A sharp-eyed cop had followed him.
“What is that you’re holding?”
“I noticed something that could have been dropped by the man who killed the poor girl,” the Cutthroat answered.
“Hand that over!”
“I presume officers of the Boston Police Department read Mark Twain.”
“What?”
“Pudd’nhead Wilson? Twain’s plot turns on the science of fingerprint identification.”
He rose with the cigarette packet clasped in his handkerchief and held it before the cop. “Don’t touch it! Here, give me your helmet. I’ll drop this inside, and your detectives can retrieve it at the station house without smudging the fingerprints.”
The cop whipped off his helmet and turned it over like a bowl. The Cutthroat dropped the cigarettes inside.
“Thank you, sir.”
“The least a citizen can do,” said the Cutthroat. “Remember
, don’t touch it. Leave that to the experts.”
He pocketed his handkerchief and sauntered off.
James Dashwood got a long-distance telephone call from Isaac Bell.
“Lillian Lent, the girl killed in the Common, was she cut up?”
Dashwood wondered how the Chief Investigator had caught wind of the murder of a lowly prostitute two hundred miles from New York, but he was not surprised. “No. Just strangled.”
“Do you know that for sure, James?”
“I saw her at the morgue with my own eyes, Mr. Bell. Only strangled.”
“No mutilation?”
“No blood.”
Dashwood listened to the telephone wires hiss. He waited, silent, knowing that the Chief Investigator did not clutter thinking time with small talk.
“How did you happen to be at the morgue?”
“You had your Anna Waterbury killed in New York, Mr. Bell. I figured it was worth checking for a connection. I spoke with the coroner. He confirmed there wasn’t a mark on Lillian except for the bruises on her throat.”
Again, a long silence. Finally, Bell asked, “Did you check her fingernails?”
“That’s the one strange thing. She didn’t scratch him.”
“Any broken nails?”
“Several, but none that looked freshly broken.”
“No skin under them, no blood?”
“No.”
“Might she have been wearing gloves?”
Dashwood said, “She was not a girl who could afford gloves. Besides, she died quick. It looks like her neck was broken.”
“Broken?” asked Bell. “By a blow?”
“No. The coroner said it happened while she was strangled.”
“A strong man.”
“Probably. But she was a tiny little thing. Wisp of a girl.”
“But otherwise not a mark on her?”
“No cuts.”
“Thank you, James. It was a long shot. Send me your full report. Immediately.”
Isaac Bell hooked the earpiece, jumped to his feet, and paced the detectives’ bull pen.

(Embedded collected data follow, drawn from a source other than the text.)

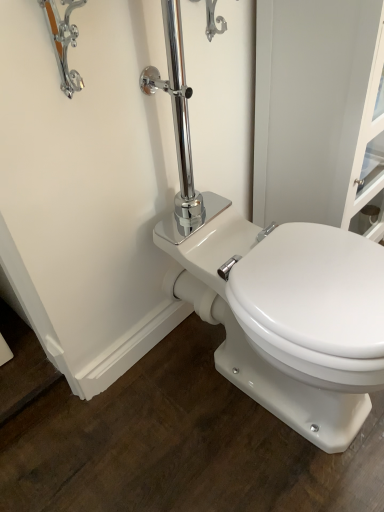 Question: Is white glossy screen door at upper right wider or thinner than white glossy porcelain toilet at center?

Choices:
 (A) thin
 (B) wide

Answer: (A)

Question: From a real-world perspective, is white glossy screen door at upper right physically located above or below white glossy porcelain toilet at center?

Choices:
 (A) above
 (B) below

Answer: (A)

Question: Based on their relative distances, which object is farther from the white glossy porcelain toilet at center?

Choices:
 (A) chrome metallic faucet at upper left
 (B) white glossy screen door at upper right

Answer: (A)

Question: Estimate the real-world distances between objects in this image. Which object is closer to the white glossy porcelain toilet at center?

Choices:
 (A) white glossy screen door at upper right
 (B) chrome metallic faucet at upper left

Answer: (A) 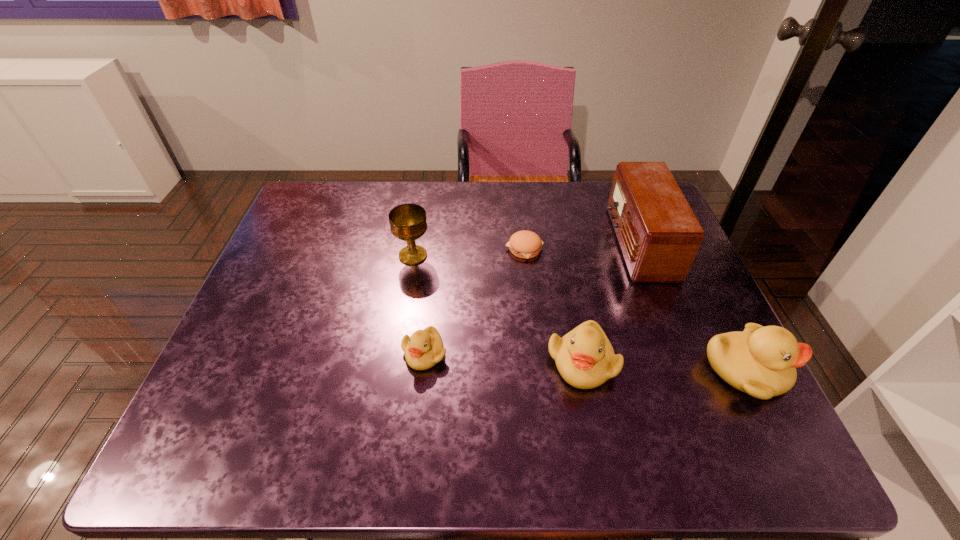 At what (x,y) coordinates should I click in order to perform the action: click on free point that keeps the ducklings evenly spaced on the left. Please return your answer as a coordinate pair (x, y). This screenshot has width=960, height=540. Looking at the image, I should click on (272, 345). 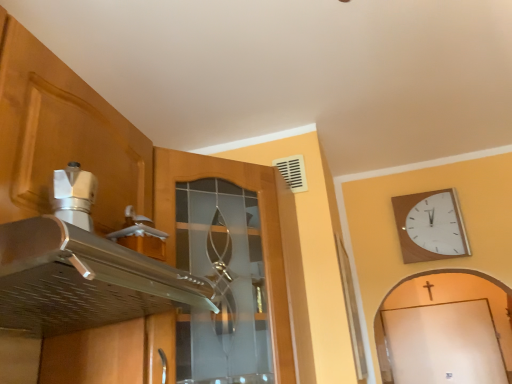 Question: Considering the relative positions of wooden wall clock at upper right and silver metallic exhaust hood at upper left in the image provided, is wooden wall clock at upper right in front of silver metallic exhaust hood at upper left?

Choices:
 (A) no
 (B) yes

Answer: (A)

Question: Can you confirm if wooden wall clock at upper right is thinner than silver metallic exhaust hood at upper left?

Choices:
 (A) no
 (B) yes

Answer: (B)

Question: Is wooden wall clock at upper right shorter than silver metallic exhaust hood at upper left?

Choices:
 (A) no
 (B) yes

Answer: (A)

Question: From a real-world perspective, is wooden wall clock at upper right physically above silver metallic exhaust hood at upper left?

Choices:
 (A) no
 (B) yes

Answer: (B)

Question: Could you tell me if wooden wall clock at upper right is turned towards silver metallic exhaust hood at upper left?

Choices:
 (A) yes
 (B) no

Answer: (B)

Question: Can you see wooden wall clock at upper right touching silver metallic exhaust hood at upper left?

Choices:
 (A) yes
 (B) no

Answer: (B)

Question: Is matte wood cabinet at upper left bigger than wooden wall clock at upper right?

Choices:
 (A) no
 (B) yes

Answer: (B)

Question: Does matte wood cabinet at upper left have a smaller size compared to wooden wall clock at upper right?

Choices:
 (A) no
 (B) yes

Answer: (A)

Question: Considering the relative sizes of matte wood cabinet at upper left and wooden wall clock at upper right in the image provided, is matte wood cabinet at upper left wider than wooden wall clock at upper right?

Choices:
 (A) no
 (B) yes

Answer: (B)

Question: Does matte wood cabinet at upper left come in front of wooden wall clock at upper right?

Choices:
 (A) yes
 (B) no

Answer: (A)

Question: Does matte wood cabinet at upper left come behind wooden wall clock at upper right?

Choices:
 (A) no
 (B) yes

Answer: (A)

Question: Is matte wood cabinet at upper left at the left side of wooden wall clock at upper right?

Choices:
 (A) yes
 (B) no

Answer: (A)

Question: Does silver metallic exhaust hood at upper left have a smaller size compared to matte wood cabinet at upper left?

Fact was, he could pace from 42nd Street to the Battery and back, but none of his leads, if they could be called leads, had gone anywhere. As time passed, it looked increasingly unlikely that his detectives would turn up a witness who saw Anna with whoever got her inside the flat where she died. Equally unlikely was the prospect of finding a witness—other than the procurer he had already interviewed at Grand Central—who saw her with any man anywhere during her weeks in New York.